What's Jack White's next supergroup going to be? A few ideas.
For someone who made his name playing in a rigidly defined, almost cartoonishly simple band, Jack White sure knows how to branch out. While his main gig, the White Stripes, doesn't appear to be going anywhere — the duo is currently at work on its seventh album — White has kept busy over the past few years with two high-profile side projects: the Raconteurs (with singer-songwriter Brendan Benson and members of the Greenhornes) and now the Dead Weather (featuring multi-instrumentalist Dean Fertita of Queens of the Stone Age and bluesy chanteuse Alison Mosshart of the Kills on lead vocals).

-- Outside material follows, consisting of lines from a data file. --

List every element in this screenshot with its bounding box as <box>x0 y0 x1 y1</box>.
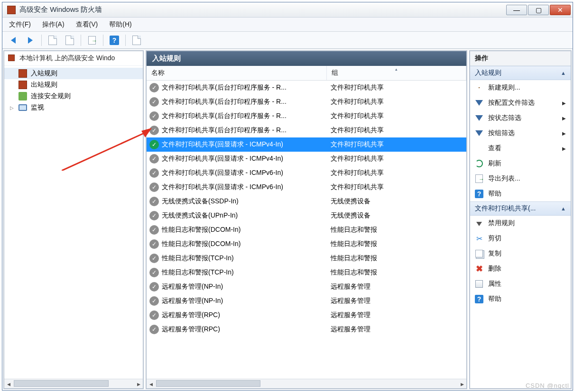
arrow-right-icon <box>28 37 33 44</box>
actions-section-selected[interactable]: 文件和打印机共享(... ▲ <box>470 201 571 216</box>
minimize-button[interactable]: — <box>506 5 527 15</box>
menu-file[interactable]: 文件(F) <box>9 20 31 29</box>
collapse-icon: ▲ <box>561 70 566 76</box>
rule-row[interactable]: ✓无线便携式设备(UPnP-In)无线便携设备 <box>147 209 466 223</box>
action-new-rule[interactable]: 新建规则... <box>470 80 571 95</box>
disabled-icon: ✓ <box>149 225 159 235</box>
rule-row[interactable]: ✓性能日志和警报(DCOM-In)性能日志和警报 <box>147 223 466 237</box>
actions-section-inbound[interactable]: 入站规则 ▲ <box>470 66 571 80</box>
tree-root[interactable]: 本地计算机 上的高级安全 Windo <box>4 51 143 66</box>
rule-name: 远程服务管理(NP-In) <box>162 283 331 291</box>
help-button[interactable]: ? <box>107 34 121 47</box>
action-delete[interactable]: ✖ 删除 <box>470 261 571 276</box>
action-help[interactable]: ? 帮助 <box>470 186 571 201</box>
rules-list[interactable]: ✓文件和打印机共享(后台打印程序服务 - R...文件和打印机共享✓文件和打印机… <box>147 81 466 379</box>
properties-button[interactable] <box>63 34 77 47</box>
show-hide-button[interactable] <box>130 34 144 47</box>
action-properties[interactable]: 属性 <box>470 276 571 292</box>
action-filter-state[interactable]: 按状态筛选 ▶ <box>470 110 571 126</box>
export-icon <box>88 36 96 45</box>
action-disable[interactable]: 禁用规则 <box>470 216 571 231</box>
rule-row[interactable]: ✓远程服务管理(NP-In)远程服务管理 <box>147 294 466 308</box>
tree-pane: 本地计算机 上的高级安全 Windo 入站规则 出站规则 连接安全规则 ▷ <box>3 50 144 389</box>
menu-help[interactable]: 帮助(H) <box>109 20 131 29</box>
rule-row[interactable]: ✓文件和打印机共享(后台打印程序服务 - R...文件和打印机共享 <box>147 95 466 109</box>
rule-row[interactable]: ✓性能日志和警报(TCP-In)性能日志和警报 <box>147 265 466 280</box>
disabled-icon: ✓ <box>149 310 159 320</box>
folder-icon <box>48 36 57 45</box>
forward-button[interactable] <box>23 34 37 47</box>
action-export[interactable]: 导出列表... <box>470 171 571 186</box>
submenu-icon: ▶ <box>562 146 566 151</box>
scroll-right-icon[interactable]: ▸ <box>134 379 143 388</box>
disabled-icon: ✓ <box>149 126 159 135</box>
rule-row[interactable]: ✓文件和打印机共享(后台打印程序服务 - R...文件和打印机共享 <box>147 81 466 95</box>
rule-group: 文件和打印机共享 <box>331 83 464 92</box>
disabled-icon: ✓ <box>149 83 159 92</box>
rules-h-scrollbar[interactable]: ◂ ▸ <box>147 379 466 388</box>
disabled-icon: ✓ <box>149 168 159 178</box>
scroll-thumb[interactable] <box>156 380 260 387</box>
scroll-left-icon[interactable]: ◂ <box>147 379 155 388</box>
rule-group: 性能日志和警报 <box>331 268 464 277</box>
scroll-thumb[interactable] <box>14 380 109 387</box>
disabled-icon: ✓ <box>149 97 159 107</box>
link-icon <box>19 92 27 100</box>
rule-group: 无线便携设备 <box>331 211 464 220</box>
rule-row[interactable]: ✓文件和打印机共享(回显请求 - ICMPv4-In)文件和打印机共享 <box>147 152 466 166</box>
rule-row[interactable]: ✓远程服务管理(NP-In)远程服务管理 <box>147 280 466 294</box>
disabled-icon: ✓ <box>149 325 159 334</box>
submenu-icon: ▶ <box>562 131 566 136</box>
rule-group: 性能日志和警报 <box>331 240 464 248</box>
rule-name: 文件和打印机共享(后台打印程序服务 - R... <box>162 112 331 120</box>
tree-item-outbound[interactable]: 出站规则 <box>4 79 143 91</box>
rule-row[interactable]: ✓性能日志和警报(DCOM-In)性能日志和警报 <box>147 237 466 251</box>
rule-row[interactable]: ✓文件和打印机共享(后台打印程序服务 - R...文件和打印机共享 <box>147 123 466 137</box>
firewall-icon <box>19 81 27 89</box>
column-group[interactable]: ▴ 组 <box>327 66 466 80</box>
menu-view[interactable]: 查看(V) <box>76 20 98 29</box>
rule-row[interactable]: ✓远程服务管理(RPC)远程服务管理 <box>147 322 466 337</box>
expand-icon[interactable]: ▷ <box>10 105 14 110</box>
tree-item-monitoring[interactable]: ▷ 监视 <box>4 102 143 113</box>
column-name[interactable]: 名称 <box>147 66 327 80</box>
folder-up-button[interactable] <box>46 34 60 47</box>
export-button[interactable] <box>85 34 99 47</box>
rule-row[interactable]: ✓文件和打印机共享(回显请求 - ICMPv6-In)文件和打印机共享 <box>147 180 466 194</box>
enabled-icon: ✓ <box>149 140 159 149</box>
actions-title: 操作 <box>470 51 571 66</box>
back-button[interactable] <box>6 34 20 47</box>
close-button[interactable]: ✕ <box>550 5 571 15</box>
rule-row[interactable]: ✓无线便携式设备(SSDP-In)无线便携设备 <box>147 194 466 209</box>
rule-row[interactable]: ✓远程服务管理(RPC)远程服务管理 <box>147 308 466 322</box>
action-filter-profile[interactable]: 按配置文件筛选 ▶ <box>470 95 571 110</box>
tree-item-connection-security[interactable]: 连接安全规则 <box>4 91 143 102</box>
rule-name: 文件和打印机共享(后台打印程序服务 - R... <box>162 83 331 92</box>
rule-row[interactable]: ✓文件和打印机共享(回显请求 - ICMPv4-In)文件和打印机共享 <box>147 137 466 152</box>
tree-h-scrollbar[interactable]: ◂ ▸ <box>4 379 143 388</box>
arrow-left-icon <box>11 37 16 44</box>
scroll-right-icon[interactable]: ▸ <box>458 379 466 388</box>
rule-row[interactable]: ✓文件和打印机共享(后台打印程序服务 - R...文件和打印机共享 <box>147 109 466 123</box>
disabled-icon: ✓ <box>149 268 159 277</box>
rule-name: 性能日志和警报(TCP-In) <box>162 254 331 263</box>
rule-name: 远程服务管理(RPC) <box>162 311 331 319</box>
action-cut[interactable]: ✂ 剪切 <box>470 231 571 246</box>
tree-item-inbound[interactable]: 入站规则 <box>4 68 143 79</box>
action-refresh[interactable]: 刷新 <box>470 156 571 171</box>
rule-name: 文件和打印机共享(回显请求 - ICMPv6-In) <box>162 183 331 191</box>
rule-name: 性能日志和警报(DCOM-In) <box>162 226 331 234</box>
help-icon: ? <box>475 295 483 303</box>
action-view[interactable]: 查看 ▶ <box>470 141 571 156</box>
maximize-button[interactable]: ▢ <box>528 5 549 15</box>
scroll-left-icon[interactable]: ◂ <box>4 379 13 388</box>
rule-row[interactable]: ✓性能日志和警报(TCP-In)性能日志和警报 <box>147 251 466 265</box>
column-headers: 名称 ▴ 组 <box>147 66 466 81</box>
menu-action[interactable]: 操作(A) <box>42 20 65 29</box>
action-help-2[interactable]: ? 帮助 <box>470 292 571 307</box>
rule-row[interactable]: ✓文件和打印机共享(回显请求 - ICMPv6-In)文件和打印机共享 <box>147 166 466 180</box>
action-filter-group[interactable]: 按组筛选 ▶ <box>470 126 571 141</box>
disabled-icon: ✓ <box>149 254 159 263</box>
delete-icon: ✖ <box>475 264 483 273</box>
action-copy[interactable]: 复制 <box>470 246 571 261</box>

But where will White's extra-Stripes dalliances end? As he continues his ascent into the rock pantheon, it's not hard to imagine a few supergroups he might put together in the near future.
The Down Unders
Although he doesn't live in Detroit anymore, White remains famous for offering his coattails to his fellow Motor City musicians as his own star rose in the '00s. A great many non-Detroit bands, however, tried hitching their wagon to the White Stripes earlier this decade — including a puzzlingly large number of Australian garage-rock bands, most of which sucked ass and wound up as one-hit wonders (if they were even that lucky). Wouldn't it be a dazzling show of magnanimity, then, if White formed a not-so-supergroup comprising members of down-under outfits like Jet, Wolfmother and the Vines? As an act of charity, it would be admirable; too bad it would probably also be unlistenable.
The Dead Weather
The Dead Weather8 p.m. Monday, August 17, Ogden Theatre, 935 East Colfax Avenue, $27.50-$30, 303-830-8497.
We Are Detroit
In an effort to help patch up his destitute former home town, White could assemble a fundraising supergroup to play a one-off concert, Farm Aid-style, in the heart of downtown Detroit (which we hear resembles a Third World country nowadays). Just imagine the laundry list of native sons and daughters taking the stage together to sing their own Detroit-centric version of "We Are the World": White, Madonna, Bob Seger, Kid Rock, Ted Nugent, Eminem, Iggy Pop, Andrew W.K., Insane Clown Posse and the surviving stable of Motown's founding artists. They're the ones who make a brighter day, so let's start giving.
Traveling Wilburys 2.0
White has been quoted as saying he has three dads: his biological father, God and Bob Dylan. And White appeared on stage with his hero when the Raconteurs toured with Dylan in 2006, which has led to a swirl of rumors hinting at a collaboration. It seems only logical that White should mastermind a reunion of one of the most star-studded supergroups of all time: Dylan's Traveling Wilburys. Granted, two of the group's five members, Roy Orbison and George Harrison, are dead — but it's not hard to see White stepping in and filling Orbison's role as the enigmatic, idiosyncratic pop icon. As for Harrison: Maybe White could flex one last bit of that Detroit solidarity and get Wayne Kramer of the MC5 to take the late Beatle's place.